Why and what: Compiling CmdStan from source is slow and fragile—different compiler versions, library paths, and OS configurations can produce subtle, hard-to-diagnose failures. This is especially painful on shared academic computing infrastructure like SLURM clusters, where users often lack root access and the system toolchain may be outdated or inconsistent across nodes. A pre-built Docker (or Singularity/Apptainer) image sidesteps all of this: you get a known-good R + Stan environment that runs identically on a laptop, a CI server, or a university HPC cluster, making Bayesian analyses genuinely reproducible across collaborators and compute environments.
Across these projects, several themes emerge:
- Test-driven development everywhere: From statistical models to architectural designs to ML pipelines—TDD isn’t just for web apps.
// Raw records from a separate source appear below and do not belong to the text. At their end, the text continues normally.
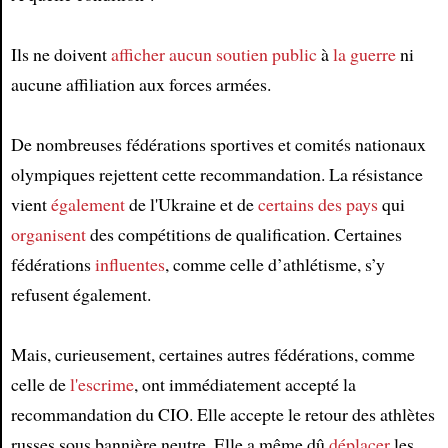
Article
Ils ne doivent
afficher
aucun soutien public
à
la guerre
ni
aucune affiliation aux forces armées.
De nombreuses fédérations sportives et comités nationaux
olympiques rejettent cette recommandation. La résistance
vient
également
de l'Ukraine et de
certains des pays
qui
organisent
des compétitions de qualification. Certaines
fédérations
influentes
, comme celle d’athlétisme, s’y
refusent également.
Mais, curieusement, certaines autres fédérations, comme
celle de
l'escrime
, ont immédiatement accepté la
recommandation du CIO. Elle accepte le retour des athlètes
russes sous bannière neutre. Elle a même dû
déplacer
les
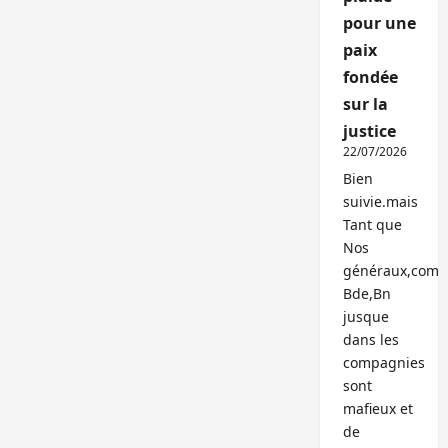
pour une
paix
fondée
sur la
justice
22/07/2026
Bien
suivie.mais
Tant que
Nos
généraux,com
Bde,Bn
jusque
dans les
compagnies
sont
mafieux et
de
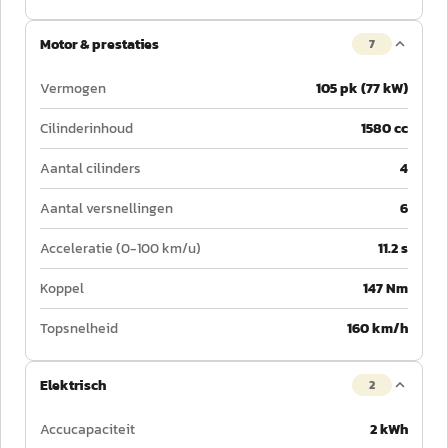
Motor & prestaties
7
Vermogen
105 pk (77 kW)
Cilinderinhoud
1580 cc
Aantal cilinders
4
Aantal versnellingen
6
Acceleratie (0-100 km/u)
11.2 s
Koppel
147 Nm
Topsnelheid
160 km/h
Elektrisch
2
Accucapaciteit
2 kWh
Writing tests first clarifies requirements, validates assumptions, and enables safe iteration.
- Bayesian thinking as a unifying framework: Whether modeling PhD unemployment, health trends, or software cycle time, Bayesian methods provide principled uncertainty quantification and hierarchical structure for complex data.
- Bridging domains: Applying research methodology skills (measurement theory, causal inference, study design) to new domains like software engineering, architecture, and creative AI tools.
- Learning by building: Each project is a vehicle for understanding something deeply—beam search, transformer internals, geospatial processing, agent-based dynamics—by implementing it from scratch.
- AI-augmented development: Many projects use AI coding assistants with TDD workflows, exploring how they can enhance (not replace) rigorous software development practices.